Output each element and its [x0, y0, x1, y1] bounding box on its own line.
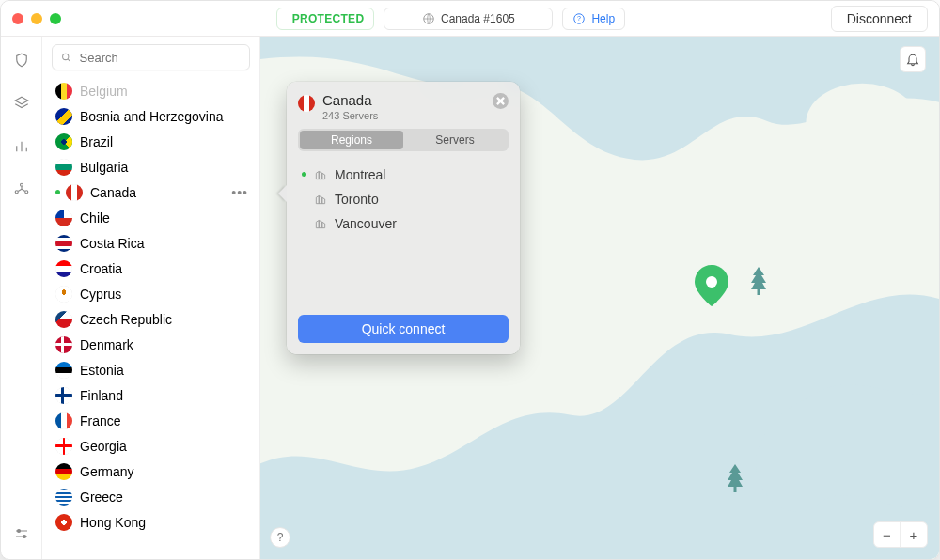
flag-gr-icon — [55, 489, 72, 506]
window-controls — [12, 13, 61, 24]
svg-point-9 — [63, 54, 69, 59]
flag-ba-icon — [55, 108, 72, 125]
zoom-out-button[interactable]: − — [874, 522, 901, 547]
globe-icon — [422, 12, 435, 25]
country-label: Costa Rica — [80, 236, 144, 251]
flag-be-icon — [55, 83, 72, 100]
zoom-controls: − + — [873, 521, 928, 548]
nav-mesh-icon[interactable] — [13, 181, 30, 202]
country-label: Estonia — [80, 363, 124, 378]
country-row-de[interactable]: Germany — [46, 459, 256, 484]
map-canvas[interactable]: Canada 243 Servers Regions Servers Montr… — [260, 37, 939, 559]
popover-subtitle: 243 Servers — [322, 110, 378, 121]
app-window: PROTECTED Canada #1605 ? Help Disconnect — [0, 0, 940, 560]
search-field[interactable] — [52, 44, 250, 70]
country-label: Bulgaria — [80, 160, 128, 175]
country-row-cy[interactable]: Cyprus — [46, 281, 256, 306]
country-sidebar: BelgiumBosnia and HerzegovinaBrazilBulga… — [42, 37, 260, 559]
tab-servers[interactable]: Servers — [403, 131, 507, 149]
help-label: Help — [591, 12, 615, 25]
country-label: Hong Kong — [80, 515, 146, 530]
country-label: Brazil — [80, 134, 113, 149]
flag-dk-icon — [55, 336, 72, 353]
connected-dot-icon — [55, 190, 60, 194]
nav-shield-icon[interactable] — [13, 52, 30, 72]
zoom-in-button[interactable]: + — [901, 522, 927, 547]
popover-title: Canada — [322, 93, 378, 109]
nav-stats-icon[interactable] — [13, 138, 30, 159]
zoom-window-button[interactable] — [50, 13, 61, 24]
country-row-ge[interactable]: Georgia — [46, 433, 256, 459]
connected-dot-icon — [302, 172, 306, 177]
region-label: Montreal — [335, 167, 385, 182]
search-input[interactable] — [80, 51, 242, 65]
svg-point-5 — [15, 191, 18, 194]
country-row-ca[interactable]: Canada••• — [46, 179, 256, 205]
minimize-window-button[interactable] — [31, 13, 42, 24]
country-row-bg[interactable]: Bulgaria — [46, 154, 256, 179]
svg-text:?: ? — [577, 15, 581, 22]
nav-settings-icon[interactable] — [13, 525, 30, 546]
help-icon: ? — [572, 12, 586, 25]
region-row[interactable]: Vancouver — [302, 211, 505, 236]
country-label: Croatia — [80, 261, 122, 276]
close-icon — [496, 97, 505, 105]
svg-point-11 — [806, 84, 918, 163]
help-pill[interactable]: ? Help — [562, 8, 625, 30]
country-label: Belgium — [80, 84, 128, 99]
country-row-cz[interactable]: Czech Republic — [46, 306, 256, 332]
flag-ge-icon — [55, 438, 72, 455]
country-row-dk[interactable]: Denmark — [46, 332, 256, 357]
country-label: Czech Republic — [80, 312, 172, 327]
flag-ee-icon — [55, 362, 72, 379]
flag-hr-icon — [55, 260, 72, 277]
notifications-button[interactable] — [900, 46, 926, 72]
country-row-ba[interactable]: Bosnia and Herzegovina — [46, 103, 256, 129]
country-row-cr[interactable]: Costa Rica — [46, 230, 256, 256]
country-row-br[interactable]: Brazil — [46, 129, 256, 154]
map-tree-icon — [726, 464, 744, 496]
flag-hk-icon — [55, 514, 72, 531]
popover-close-button[interactable] — [493, 93, 509, 109]
flag-br-icon — [55, 133, 72, 150]
region-label: Vancouver — [335, 216, 397, 231]
nav-rail — [1, 37, 42, 559]
country-row-hr[interactable]: Croatia — [46, 256, 256, 281]
country-row-gr[interactable]: Greece — [46, 484, 256, 509]
map-help-button[interactable]: ? — [270, 527, 290, 548]
country-row-cl[interactable]: Chile — [46, 205, 256, 230]
region-row[interactable]: Montreal — [302, 163, 505, 187]
country-label: Canada — [90, 185, 136, 200]
country-row-hk[interactable]: Hong Kong — [46, 509, 256, 535]
map-location-pin[interactable] — [695, 265, 728, 310]
svg-point-8 — [23, 536, 25, 538]
quick-connect-button[interactable]: Quick connect — [298, 315, 509, 343]
connection-status-pill: PROTECTED — [276, 8, 375, 30]
country-label: Cyprus — [80, 287, 121, 302]
search-icon — [60, 51, 72, 64]
flag-fi-icon — [55, 387, 72, 404]
svg-point-7 — [17, 530, 20, 533]
region-label: Toronto — [335, 192, 379, 207]
country-popover: Canada 243 Servers Regions Servers Montr… — [287, 82, 520, 354]
country-row-fr[interactable]: France — [46, 408, 256, 433]
country-label: Germany — [80, 464, 134, 479]
flag-cz-icon — [55, 311, 72, 328]
region-row[interactable]: Toronto — [302, 187, 505, 211]
country-list[interactable]: BelgiumBosnia and HerzegovinaBrazilBulga… — [42, 78, 259, 559]
close-window-button[interactable] — [12, 13, 24, 24]
country-label: Georgia — [80, 439, 127, 454]
country-more-button[interactable]: ••• — [231, 185, 248, 200]
current-server-pill[interactable]: Canada #1605 — [384, 8, 553, 30]
city-icon — [314, 168, 327, 181]
titlebar: PROTECTED Canada #1605 ? Help Disconnect — [1, 1, 939, 37]
tab-regions[interactable]: Regions — [300, 131, 403, 149]
nav-layers-icon[interactable] — [13, 95, 30, 116]
country-row-ee[interactable]: Estonia — [46, 357, 256, 382]
svg-point-12 — [706, 276, 717, 288]
disconnect-button[interactable]: Disconnect — [831, 6, 928, 32]
country-row-fi[interactable]: Finland — [46, 382, 256, 408]
country-row-be[interactable]: Belgium — [46, 78, 256, 103]
map-tree-icon — [749, 267, 768, 299]
popover-tabs: Regions Servers — [298, 129, 509, 151]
· · · · ·
» Required action
Every line of the records that includes the word "Rica" should be gathered.

» Reply
country-label: Costa Rica — [80, 236, 144, 251]
country-row-cr[interactable]: Costa Rica — [46, 230, 256, 256]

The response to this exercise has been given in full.